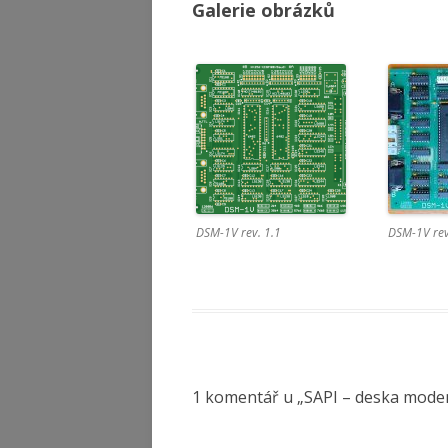
Galerie obrázků
DSM-1V rev. 1.1
DSM-1V rev
1 komentář u „
SAPI – deska mod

○ ○ ○ ○

## What you need to do
Could the entries above be written out word for word, with no pictures?

## Exercise solution
Galerie obrázků
DSM-1V rev. 1.1
DSM-1V rev
1 komentář u „
SAPI – deska mod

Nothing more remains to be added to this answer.